Bottleneck: the whole dependency graph is rebuilt and every rule re-evaluated on every commit, even a one-line README change.

Before

// One @AnalyzeClasses over the ENTIRE repo; runs on every commit, ~70s to import classes.
@AnalyzeClasses(packages = "com.shop")     // scans ~12,000 classes
class ArchitectureTest {
    @ArchTest static final ArchRule layered = /* full layered architecture */;
    @ArchTest static final ArchRule naming  = /* all naming rules */;
    @ArchTest static final ArchRule cycles  = /* slices().beFreeOfCycles() over everything */;
}
# ci.yml — runs the full arch suite on every PR
- run: ./gradlew archTest      # 70s of class import + ~30s of rule eval, every PR

The dominant cost is importing and indexing 12,000 classes into ArchUnit's JavaClasses model — that happens before any rule runs, and it happens identically whether the PR touched 1 file or 500.

After

# ci.yml — compute the affected module closure, scan only that
- run: |
    # Modules whose code changed, PLUS modules that depend on them (the affected closure).
    AFFECTED=$(./gradlew -q :affectedModules --since=origin/main)
    if [ -z "$AFFECTED" ]; then echo "no code changes; skipping arch scan"; exit 0; fi
    ./gradlew $(echo "$AFFECTED" | sed 's/^/:/;s/$/:archTest/')

In a build system that understands the module graph (Gradle with a changed-module plugin, Nx, Bazel, Turborepo, or go list for Go), you scan only the modules the PR affects — the changed modules and everything that transitively imports them — instead of the whole repo.

Trade-off

You buy speed with per-PR coverage. Scoping to the affected closure is sound for changes within those modules, but a naive "only changed files" scope is unsound — a violation can be introduced by a change outside the offending file (module C newly imports A, turning the pre-existing A→B into a C→A→B cycle). You must scope to the affected dependency closure, not the literal diff, or you reintroduce find-bug.md Snippet 5. And because even the closure can have edge cases (reflection, build-tool gaps), the standard safety net is a full nightly scan (Optimization 3) as a backstop. Net: instant per-PR feedback on the common case, with a worst-case lag of one day for anything the incremental scope missed.

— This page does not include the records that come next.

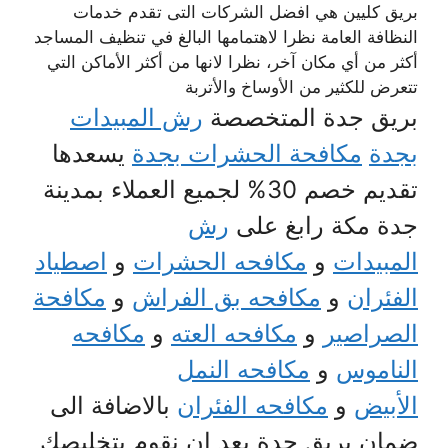
بريق كليين هي افضل الشركات التى تقدم خدمات
النظافة العامة نظرا لاهتمامها البالغ في تنظيف المساجد
أكثر من أي مكان آخر، نظرا لانها من أكثر الأماكن التي
تتعرض للكثير من الأوساخ والأتربة
بريق جدة المتخصصة
رش المبيدات
بجدة
مكافحة الحشرات بجدة
يسعدها
تقديم خصم 30% لجميع العملاء بمدينة
جدة مكة رابغ على
رش
المبيدات
و
مكافحه الحشرات
و
اصطياد
الفئران
و
مكافحه بق الفراش
و
مكافحة
الصراصير
و
مكافحه العته
و
مكافحه
الناموس
و
مكافحه النمل
الأبيض
و
مكافحه الفئران
بالاضافة الى
ضمان بريق جدة بعد ان نقوم بتخليصك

Optimization 2 — Cache the class / import graph

Bottleneck: building the dependency graph — parsing every .class / .ts / .py file into a model — is the expensive step, and it's thrown away and rebuilt from scratch every run.

Before

# madge re-parses the entire src tree on every run; no cache, no warm state.
- run: npx madge --circular --extensions ts,tsx src/   # re-parses ~4,000 modules every time
// ArchUnit re-imports all classes each test JVM launch; nothing reused between PRs.
@AnalyzeClasses(packages = "com.shop")

Graph construction is O(files) and dominates runtime; for unchanged modules it produces a byte-identical sub-graph every time, yet pays full price to rebuild it.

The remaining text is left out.